Devi costruire tutto da zero?
Hai ombre importanti?
Puoi sfruttare pannelli bifacciali?
Il Comune consente la struttura senza complicazioni eccessive?
Sono queste le domande giuste.
Perché nel fotovoltaico non esiste sempre una risposta uguale per tutti.
Scopri subito quanto costa e quanto ti fa risparmiare il tuo fotovoltaico con o senza accumulo
Esiste la soluzione più adatta al tuo tetto, al tuo spazio, al tuo budget e al modo in cui userai davvero l’energia prodotta.
FAQ: pannelli solari sul tetto o su pensilina
È meglio installare i pannelli solari sul tetto o su una pensilina?
Dipende. Il tetto è spesso la soluzione più semplice e conveniente se è ben esposto e senza ombre. La pensilina può essere interessante se serve anche come copertura per auto o se permette di sfruttare meglio pannelli bifacciali.
I pannelli bifacciali producono di più su una pensilina?
Possono produrre di più se il lato posteriore resta libero e riceve luce riflessa. Su un tetto tradizionale, il retro è spesso vicino alla copertura e il vantaggio bifacciale può essere più limitato.
Quanto pesa un impianto fotovoltaico da 6 kW su una pensilina?
Indicativamente, circa 280-320 kg solo di pannelli.

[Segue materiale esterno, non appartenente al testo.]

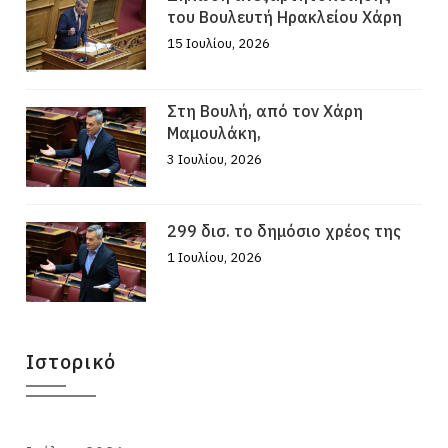
του Βουλευτή Ηρακλείου Χάρη
15 Ιουλίου, 2026
Στη Βουλή, από τον Χάρη
Μαμουλάκη,
3 Ιουλίου, 2026
299 δισ. το δημόσιο χρέος της
1 Ιουλίου, 2026
Ιστορικό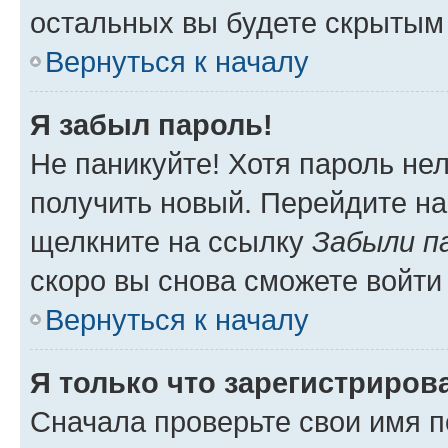
остальных вы будете скрытым
Вернуться к началу
Я забыл пароль!
Не паникуйте! Хотя пароль не
получить новый. Перейдите на
щелкните на ссылку
Забыли п
скоро вы снова сможете войти
Вернуться к началу
Я только что зарегистрирова
Сначала проверьте свои имя п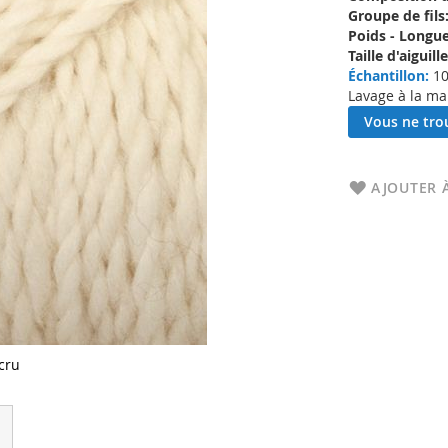
Groupe de fils
Poids - Longue
Taille d'aigui
Échantillon:
10
Lavage à la ma
Vous ne trou
AJOUTER À
cru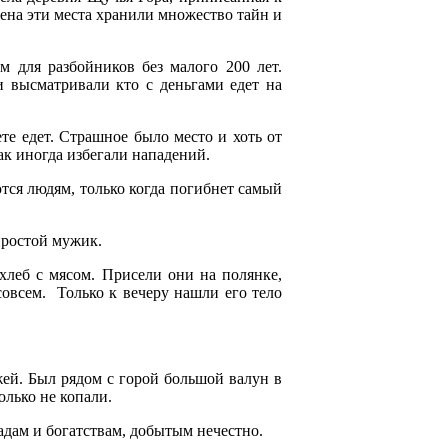
мена эти места хранили множество тайн и
м для разбойников без малого 200 лет.
и высматривали кто с деньгами едет на
ете едет. Страшное было место и хоть от
так иногда избегали нападений.
тся людям, только когда погибнет самый
простой мужик.
 хлеб с мясом. Присели они на полянке,
 совсем. Только к вечеру нашли его тело
ей. Был рядом с горой большой валун в
олько не копали.
адам и богатствам, добытым нечестно.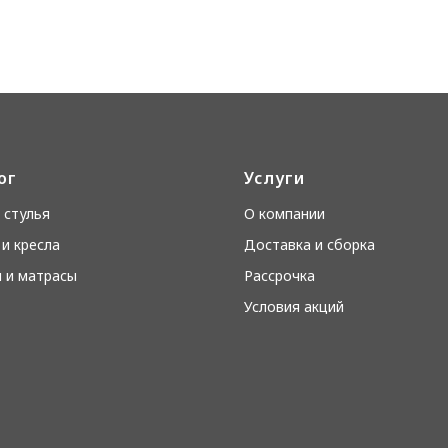
ог
Услуги
 стулья
О компании
и кресла
Доставка и сборка
 и матрасы
Рассрочка
Условия акций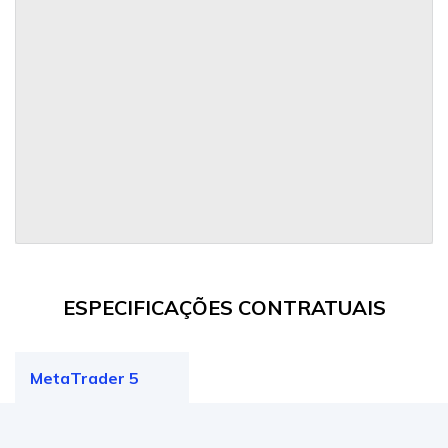
ESPECIFICAÇÕES CONTRATUAIS
MetaTrader 5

Aggiungendo strutture e fissaggi, si può arrivare facilmente a circa 330-450 kg, senza considerare vento e neve.
Una pensilina normale può reggere i pannelli solari?
Non sempre. Bisogna verificare portata, materiali, ancoraggi, fondazioni e certificazioni strutturali.
Serve un permesso per installare pannelli su una pensilina?
Dipende dal Comune, dalla struttura e da eventuali vincoli. Una nuova pensilina può richiedere verifiche edilizie, strutturali e paesaggistiche.
Conviene costruire una pensilina solo per installare il fotovoltaico?
Conviene solo se il costo aggiuntivo è giustificato dall’utilità complessiva: produzione, copertura auto, ricarica elettrica, valorizzazione dello spazio e migliore sfruttamento dei bifacciali.